Studies in developing countries have shown that energy intake is underreported [
60,
61]. In fact, underreporting intake of some foods is apparent in our study, since energy intake from the 24 h recall was low, 1473 kcal/day. According to Scagliusi et al. [
62], individuals with a lower income might have greater difficulties in the reporting tasks. Body mass index is also an important variable. As obesity increases, especially in the female population, underreporting energy intake is more common. Irregular meal habits and low education have been also associated with the under-report of energy intake [
63]. In a study in New Zealand, the authors detected 265 unreported foods (often snacks) as revealed by the use of wearable cameras [
64].
According to the above, we might think that the under-report of energy intake may be due to the frequency of overweight and obese persons in our study population (37.3% and 38.8% respectively, according to body mass index). Low income and education are factors that could contribute to the underreporting of energy intakes, since 64% of women in our study were from a lower-income level and 58.6% had less than 9 years of schooling. Considering the possibility of the underestimation of intake in our study population, reported consumption of unhealthy foods that are rich in fat, high in sugar, or highly processed may be lower than habitual intake; thus, fruits and vegetables, which represents a source of phytoestrogens, may be overestimated.

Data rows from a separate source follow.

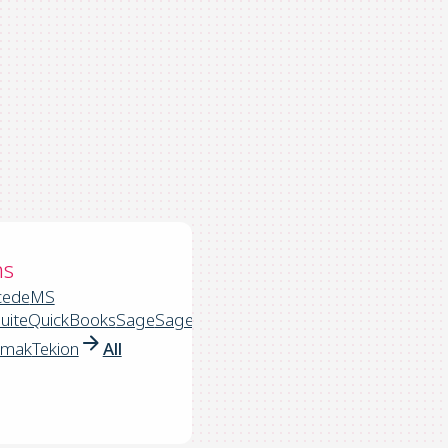
ns
cede
MS
uite
QuickBooks
Sage
Sage
rmak
Tekion
All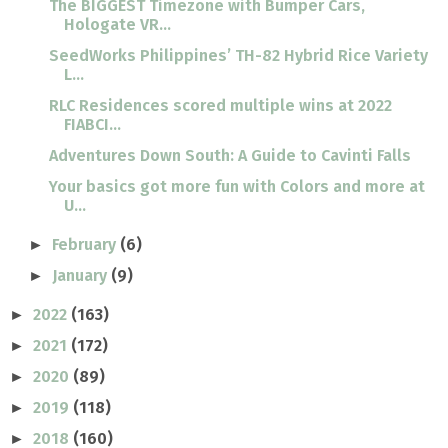
The BIGGEST Timezone with Bumper Cars,
Hologate VR...
SeedWorks Philippines’ TH-82 Hybrid Rice Variety
L...
RLC Residences scored multiple wins at 2022
FIABCI...
Adventures Down South: A Guide to Cavinti Falls
Your basics got more fun with Colors and more at
U...
February
(6)
►
January
(9)
►
2022
(163)
►
2021
(172)
►
2020
(89)
►
2019
(118)
►
2018
(160)
►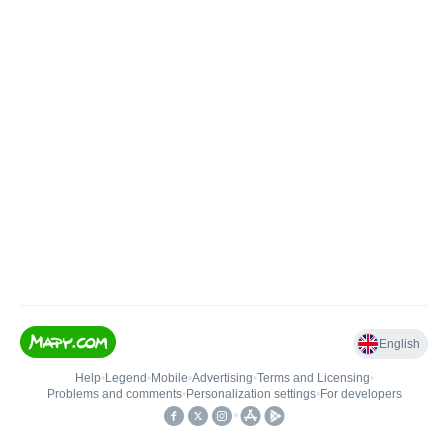
English
Help
•
Legend
•
Mobile
•
Advertising
•
Terms and Licensing
•
Problems and comments
•
Personalization settings
•
For developers
•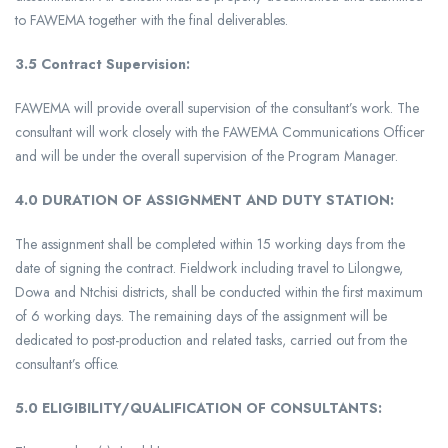
to FAWEMA together with the final deliverables.
3.5 Contract Supervision:
FAWEMA will provide overall supervision of the consultant’s work. The
consultant will work closely with the FAWEMA Communications Officer
and will be under the overall supervision of the Program Manager.
4.0
DURATION OF ASSIGNMENT AND DUTY STATION:
The assignment shall be completed within 15 working days from the
date of signing the contract. Fieldwork including travel to Lilongwe,
Dowa and Ntchisi districts, shall be conducted within the first maximum
of 6 working days. The remaining days of the assignment will be
dedicated to post-production and related tasks, carried out from the
consultant’s office.
5.0 ELIGIBILITY/QUALIFICATION OF CONSULTANTS:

A limitation of our study is the use of an FFQ validated for women in the region and modified for the study, although not validated specifically for phytoestrogens. The food list increased in the questionnaire, which could lead to an overestimation of phytoestrogen intake. The collection of 12 h instead of 24 h urine may be another limitation of our study. We used 12 h urine since it is a less burdensome method, and the 24 h urine collection was not well accepted by potential participants. Therefore, women collected their urine samples during the night, and we picked them up in the early morning. As an argument, we may say that, in the study of Grace et al. [
65], a spot urine was sufficient for obtaining good results. Because of unpredictable changes in urine flow during the day and since the synthesis and total elimination of creatinine is constant [
66], we adjusted the amount of phytoestrogens in urine to the concentration of creatinine. It is desirable that we could have collected urine samples for one or more days in each season of the year to consider seasonal variations in intakes. This could have allowed us to obtain better correlations between phytoestrogens from urine and dietary phytoestrogens estimated from the FFQ, because they represent the usual diet.
An advantage of using urine analysis could mean that we can avoid cases of omission or the overestimation of intake among participants, as well as the problem of not finding a food in the food database. Our quantification method is sensitive and reflects a change due to exposure, since the technique has high specificity and sensitivity. Therefore, the determination of urine levels provides a more accurate and objective measure of intake. The evaluation of 16 individual phytoestrogens, as well as the fact that there is no other study on this subject in Mexican women, is another advantage of our study. The results of our study could motivate other researchers to validate intakes of specific phytoestrogens.